**Exercise directions:** Return the listing in full. Keep each line exactly as it is.
Source material Start Marker
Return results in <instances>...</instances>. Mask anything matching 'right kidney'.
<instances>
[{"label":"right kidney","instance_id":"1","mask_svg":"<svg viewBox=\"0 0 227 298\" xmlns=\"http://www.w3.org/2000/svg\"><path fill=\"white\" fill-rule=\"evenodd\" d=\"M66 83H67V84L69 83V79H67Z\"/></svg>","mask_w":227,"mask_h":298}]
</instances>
Source material End Marker
**Output below:**
Return results in <instances>...</instances>. Mask anything matching 'right kidney'.
<instances>
[{"label":"right kidney","instance_id":"1","mask_svg":"<svg viewBox=\"0 0 227 298\" xmlns=\"http://www.w3.org/2000/svg\"><path fill=\"white\" fill-rule=\"evenodd\" d=\"M66 83H67V84L69 83V79H67Z\"/></svg>","mask_w":227,"mask_h":298}]
</instances>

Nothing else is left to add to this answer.